━━━━━ EXCERPTED RECORDS

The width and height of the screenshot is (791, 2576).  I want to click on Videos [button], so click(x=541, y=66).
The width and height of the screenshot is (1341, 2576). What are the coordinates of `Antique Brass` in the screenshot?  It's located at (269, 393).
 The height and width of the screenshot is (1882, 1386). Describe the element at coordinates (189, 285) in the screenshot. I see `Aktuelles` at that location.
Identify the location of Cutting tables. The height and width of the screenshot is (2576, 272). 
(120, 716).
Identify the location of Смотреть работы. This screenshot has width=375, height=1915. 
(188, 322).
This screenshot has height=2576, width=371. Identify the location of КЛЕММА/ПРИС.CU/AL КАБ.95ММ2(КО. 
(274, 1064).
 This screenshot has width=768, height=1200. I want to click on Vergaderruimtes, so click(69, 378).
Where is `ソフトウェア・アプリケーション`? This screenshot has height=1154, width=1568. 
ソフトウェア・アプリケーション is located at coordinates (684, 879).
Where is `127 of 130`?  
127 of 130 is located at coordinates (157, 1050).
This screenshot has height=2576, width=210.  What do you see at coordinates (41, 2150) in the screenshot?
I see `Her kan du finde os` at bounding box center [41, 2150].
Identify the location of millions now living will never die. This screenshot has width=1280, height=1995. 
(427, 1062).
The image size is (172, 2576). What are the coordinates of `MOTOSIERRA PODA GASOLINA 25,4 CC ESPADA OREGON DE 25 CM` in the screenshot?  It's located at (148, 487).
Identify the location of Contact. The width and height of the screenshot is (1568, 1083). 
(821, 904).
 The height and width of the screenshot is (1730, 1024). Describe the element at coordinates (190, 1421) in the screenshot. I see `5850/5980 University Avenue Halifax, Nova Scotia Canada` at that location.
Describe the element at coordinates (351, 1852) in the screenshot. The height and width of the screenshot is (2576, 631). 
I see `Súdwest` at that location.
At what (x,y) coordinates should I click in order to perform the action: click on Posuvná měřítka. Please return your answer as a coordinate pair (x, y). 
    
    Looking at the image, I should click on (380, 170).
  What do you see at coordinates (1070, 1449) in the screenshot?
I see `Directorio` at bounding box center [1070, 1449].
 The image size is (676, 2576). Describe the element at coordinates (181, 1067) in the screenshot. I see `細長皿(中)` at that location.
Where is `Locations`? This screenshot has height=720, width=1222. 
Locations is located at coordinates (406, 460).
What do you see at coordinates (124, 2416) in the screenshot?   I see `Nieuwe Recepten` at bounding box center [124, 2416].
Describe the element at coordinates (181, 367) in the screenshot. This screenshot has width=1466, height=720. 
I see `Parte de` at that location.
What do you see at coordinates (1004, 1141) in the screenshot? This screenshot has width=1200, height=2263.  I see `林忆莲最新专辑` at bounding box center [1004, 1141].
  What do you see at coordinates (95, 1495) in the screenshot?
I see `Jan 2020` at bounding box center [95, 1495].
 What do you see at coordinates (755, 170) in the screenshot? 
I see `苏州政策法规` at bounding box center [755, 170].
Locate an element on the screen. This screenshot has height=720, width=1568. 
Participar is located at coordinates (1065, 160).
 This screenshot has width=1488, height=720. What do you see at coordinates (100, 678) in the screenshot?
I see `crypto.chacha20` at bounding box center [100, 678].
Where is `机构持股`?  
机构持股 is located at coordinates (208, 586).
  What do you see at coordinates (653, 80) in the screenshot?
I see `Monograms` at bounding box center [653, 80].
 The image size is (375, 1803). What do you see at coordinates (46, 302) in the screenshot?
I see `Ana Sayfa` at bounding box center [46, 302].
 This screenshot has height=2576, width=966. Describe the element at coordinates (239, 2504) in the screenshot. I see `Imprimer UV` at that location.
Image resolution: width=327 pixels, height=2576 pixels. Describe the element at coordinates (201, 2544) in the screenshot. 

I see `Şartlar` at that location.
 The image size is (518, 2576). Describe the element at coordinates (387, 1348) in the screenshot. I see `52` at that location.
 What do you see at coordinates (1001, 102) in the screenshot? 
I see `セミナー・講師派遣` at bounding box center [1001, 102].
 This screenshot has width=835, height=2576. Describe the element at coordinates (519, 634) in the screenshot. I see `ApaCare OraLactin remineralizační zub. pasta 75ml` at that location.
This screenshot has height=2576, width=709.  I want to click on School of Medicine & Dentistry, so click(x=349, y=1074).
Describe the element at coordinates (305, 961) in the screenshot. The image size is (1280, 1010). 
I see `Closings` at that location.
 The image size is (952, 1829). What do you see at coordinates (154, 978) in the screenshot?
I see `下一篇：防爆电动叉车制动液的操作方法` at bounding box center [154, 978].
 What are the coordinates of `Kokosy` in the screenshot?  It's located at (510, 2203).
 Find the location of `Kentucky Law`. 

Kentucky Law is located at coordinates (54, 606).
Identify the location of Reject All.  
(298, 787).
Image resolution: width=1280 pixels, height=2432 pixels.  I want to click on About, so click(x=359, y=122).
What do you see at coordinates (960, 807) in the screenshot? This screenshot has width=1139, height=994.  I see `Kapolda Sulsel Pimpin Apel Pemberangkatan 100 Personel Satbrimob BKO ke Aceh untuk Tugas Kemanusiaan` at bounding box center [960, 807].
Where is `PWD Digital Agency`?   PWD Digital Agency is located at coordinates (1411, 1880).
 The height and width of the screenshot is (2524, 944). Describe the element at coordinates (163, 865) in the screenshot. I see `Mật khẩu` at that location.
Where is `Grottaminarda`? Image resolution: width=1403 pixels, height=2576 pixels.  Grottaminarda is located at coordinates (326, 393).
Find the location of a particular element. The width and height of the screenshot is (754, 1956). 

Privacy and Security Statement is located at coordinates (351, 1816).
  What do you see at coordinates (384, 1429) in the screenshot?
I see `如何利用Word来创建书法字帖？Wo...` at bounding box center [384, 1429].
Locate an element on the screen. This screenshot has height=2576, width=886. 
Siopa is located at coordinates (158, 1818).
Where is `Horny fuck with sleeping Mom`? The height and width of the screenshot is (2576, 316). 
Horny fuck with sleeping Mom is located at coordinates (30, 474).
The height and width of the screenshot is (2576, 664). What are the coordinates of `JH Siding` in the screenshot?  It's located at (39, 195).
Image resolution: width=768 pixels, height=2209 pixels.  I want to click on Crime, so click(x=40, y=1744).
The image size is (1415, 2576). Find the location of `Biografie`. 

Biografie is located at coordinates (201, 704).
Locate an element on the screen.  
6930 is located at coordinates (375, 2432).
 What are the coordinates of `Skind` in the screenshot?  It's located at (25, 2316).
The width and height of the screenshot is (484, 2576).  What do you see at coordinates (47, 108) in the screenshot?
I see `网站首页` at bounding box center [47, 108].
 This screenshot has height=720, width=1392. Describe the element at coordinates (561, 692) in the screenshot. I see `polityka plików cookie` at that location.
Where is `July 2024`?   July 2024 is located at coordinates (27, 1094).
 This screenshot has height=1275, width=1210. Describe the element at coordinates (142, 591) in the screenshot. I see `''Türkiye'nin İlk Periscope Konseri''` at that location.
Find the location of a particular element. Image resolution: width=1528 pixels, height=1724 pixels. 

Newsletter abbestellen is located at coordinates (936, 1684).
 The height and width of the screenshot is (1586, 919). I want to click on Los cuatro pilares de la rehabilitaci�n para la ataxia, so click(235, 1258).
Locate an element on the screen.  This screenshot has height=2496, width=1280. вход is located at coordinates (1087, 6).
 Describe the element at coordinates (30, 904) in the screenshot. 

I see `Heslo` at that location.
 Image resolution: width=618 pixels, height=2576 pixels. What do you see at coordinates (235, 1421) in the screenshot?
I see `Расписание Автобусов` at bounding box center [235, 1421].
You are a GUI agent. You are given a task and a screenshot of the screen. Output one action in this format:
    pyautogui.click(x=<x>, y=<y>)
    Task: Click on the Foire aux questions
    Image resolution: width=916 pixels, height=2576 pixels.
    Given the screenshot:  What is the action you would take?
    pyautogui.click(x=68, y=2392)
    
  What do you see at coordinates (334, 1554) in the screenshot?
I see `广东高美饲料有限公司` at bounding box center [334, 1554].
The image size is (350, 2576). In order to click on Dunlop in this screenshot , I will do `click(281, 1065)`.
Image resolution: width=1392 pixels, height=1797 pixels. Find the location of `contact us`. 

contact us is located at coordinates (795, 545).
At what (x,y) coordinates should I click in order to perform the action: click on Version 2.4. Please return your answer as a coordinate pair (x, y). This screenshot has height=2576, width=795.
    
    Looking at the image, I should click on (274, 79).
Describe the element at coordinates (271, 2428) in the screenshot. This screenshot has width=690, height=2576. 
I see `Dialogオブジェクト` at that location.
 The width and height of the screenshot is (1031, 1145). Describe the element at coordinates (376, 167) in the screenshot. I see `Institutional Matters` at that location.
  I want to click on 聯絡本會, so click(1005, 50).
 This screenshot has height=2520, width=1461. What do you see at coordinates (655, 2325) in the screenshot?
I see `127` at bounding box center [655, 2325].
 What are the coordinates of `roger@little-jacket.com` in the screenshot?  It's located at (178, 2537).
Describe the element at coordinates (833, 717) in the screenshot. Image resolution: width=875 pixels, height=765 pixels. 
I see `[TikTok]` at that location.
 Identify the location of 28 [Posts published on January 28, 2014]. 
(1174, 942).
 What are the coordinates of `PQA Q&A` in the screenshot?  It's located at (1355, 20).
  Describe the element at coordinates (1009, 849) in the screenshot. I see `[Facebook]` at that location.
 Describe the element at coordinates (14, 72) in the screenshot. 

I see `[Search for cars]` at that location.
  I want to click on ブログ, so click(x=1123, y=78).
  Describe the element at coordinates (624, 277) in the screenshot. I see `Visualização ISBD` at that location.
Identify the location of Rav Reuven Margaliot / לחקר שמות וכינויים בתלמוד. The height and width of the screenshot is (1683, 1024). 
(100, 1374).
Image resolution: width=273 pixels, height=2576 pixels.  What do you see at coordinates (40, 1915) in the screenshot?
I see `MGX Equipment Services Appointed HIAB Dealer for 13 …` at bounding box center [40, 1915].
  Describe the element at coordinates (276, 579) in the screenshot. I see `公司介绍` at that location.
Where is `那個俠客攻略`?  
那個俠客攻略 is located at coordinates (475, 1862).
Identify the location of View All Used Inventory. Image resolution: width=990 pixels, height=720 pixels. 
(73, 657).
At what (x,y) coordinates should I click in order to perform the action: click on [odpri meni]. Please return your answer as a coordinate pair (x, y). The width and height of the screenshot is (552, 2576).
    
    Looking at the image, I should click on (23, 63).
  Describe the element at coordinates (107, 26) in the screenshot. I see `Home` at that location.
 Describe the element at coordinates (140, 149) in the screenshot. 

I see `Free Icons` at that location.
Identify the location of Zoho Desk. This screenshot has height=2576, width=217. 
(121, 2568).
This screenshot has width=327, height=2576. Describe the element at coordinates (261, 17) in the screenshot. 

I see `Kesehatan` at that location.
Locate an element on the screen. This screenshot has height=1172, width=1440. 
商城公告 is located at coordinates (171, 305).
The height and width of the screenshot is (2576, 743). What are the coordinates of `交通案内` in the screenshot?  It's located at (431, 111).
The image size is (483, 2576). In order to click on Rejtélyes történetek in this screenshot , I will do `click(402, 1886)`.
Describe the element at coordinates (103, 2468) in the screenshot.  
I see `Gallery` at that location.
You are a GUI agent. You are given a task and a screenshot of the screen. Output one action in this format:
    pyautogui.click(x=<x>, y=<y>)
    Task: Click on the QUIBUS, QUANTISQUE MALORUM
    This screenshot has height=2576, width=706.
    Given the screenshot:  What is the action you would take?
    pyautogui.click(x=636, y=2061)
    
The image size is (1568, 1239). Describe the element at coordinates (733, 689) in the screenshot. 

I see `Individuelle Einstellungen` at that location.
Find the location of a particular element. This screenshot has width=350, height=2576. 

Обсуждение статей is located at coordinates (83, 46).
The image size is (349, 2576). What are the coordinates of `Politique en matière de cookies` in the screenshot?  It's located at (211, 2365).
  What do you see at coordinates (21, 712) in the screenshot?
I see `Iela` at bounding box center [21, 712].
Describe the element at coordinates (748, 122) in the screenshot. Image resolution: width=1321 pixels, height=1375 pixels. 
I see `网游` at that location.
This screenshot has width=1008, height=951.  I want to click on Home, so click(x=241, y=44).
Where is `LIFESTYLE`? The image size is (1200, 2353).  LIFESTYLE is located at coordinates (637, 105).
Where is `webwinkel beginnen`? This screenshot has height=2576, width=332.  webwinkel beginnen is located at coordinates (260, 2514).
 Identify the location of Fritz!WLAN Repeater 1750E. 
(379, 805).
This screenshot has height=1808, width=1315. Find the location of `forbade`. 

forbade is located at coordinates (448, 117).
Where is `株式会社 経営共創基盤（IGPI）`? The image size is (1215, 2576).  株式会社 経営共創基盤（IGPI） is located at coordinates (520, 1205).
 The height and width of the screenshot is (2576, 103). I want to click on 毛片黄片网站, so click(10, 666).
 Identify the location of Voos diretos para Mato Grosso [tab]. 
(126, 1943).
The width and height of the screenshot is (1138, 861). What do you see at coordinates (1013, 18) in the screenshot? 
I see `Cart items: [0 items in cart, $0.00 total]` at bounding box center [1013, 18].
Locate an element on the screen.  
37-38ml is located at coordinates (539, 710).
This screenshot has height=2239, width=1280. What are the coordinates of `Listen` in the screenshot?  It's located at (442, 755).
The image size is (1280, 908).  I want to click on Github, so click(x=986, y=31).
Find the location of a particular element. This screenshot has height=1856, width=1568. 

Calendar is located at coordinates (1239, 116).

━━━━━━━━━━

THE PROBLEM:
The required output is the lines from the one holding "has height=1856, width=1568." through the last line of the entries above, copied exactly.

ANSWER FOR THIS EXERCISE:
Find the location of a particular element. This screenshot has height=1856, width=1568. 

Calendar is located at coordinates (1239, 116).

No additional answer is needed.